The emergency treatment vehicle 50 is parked in the emergency vehicle parking area when not in use, the rail belt 2 is provided with a second fork 52 in the emergency vehicle parking area 51, and an emergency beacon 3 is provided at the second fork 52 Enabling the emergency treatment vehicle 50 to move along the second fork 52 as it enters the emergency vehicle landing area 51 and to stop at the emergency beacon 3; when the failed rail vehicle 4 appears on the road 1, the The emergency treatment vehicle 50 leaves the emergency vehicle parking area, enters the road 1, and drags the failed railway vehicle 4 away from the road 1, allowing the road 1 to be used by other rail vehicles 4.

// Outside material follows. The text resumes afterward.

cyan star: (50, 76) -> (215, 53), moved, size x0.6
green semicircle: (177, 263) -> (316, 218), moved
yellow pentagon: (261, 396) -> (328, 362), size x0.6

In an embodiment provided by the present invention, the central computer 5 is further configured to schedule the rail vehicle 4 according to the direction information of the pedestrian or the cargo to ensure stable, smooth and orderly operation of the transportation system.

In another embodiment provided by the present invention, the central computer 5 is further configured to predict predicted direction information of the current pedestrian or cargo according to the history of the pedestrian or the cargo, and schedule the rail vehicle according to the predicted destination information. In order to ensure the stable, smooth and orderly operation of the transportation system.

In still another embodiment provided by the present invention, the central computer 5 is further configured to release the vehicle state and the road 1 state in the transportation system to the outside at a set time interval, so that the pedestrian or other vehicle knows the real-time. The operation status of the transportation system and reasonable arrangement of travel plans.

In an embodiment provided by the present invention, the rail vehicle 4 operates in an automatic operation state as follows:

S11, the rail vehicle 4 moves according to the rail belt 2 that needs to be detected;

S12, the rail vehicle 4 detects the state of the rail 2, the state of the beacon 3, the state of the road 1, and the state of communication with the central computer 5;

S13, the rail vehicle 4 stores the status information in the vehicle or transmits it to the central computer 5 in real time.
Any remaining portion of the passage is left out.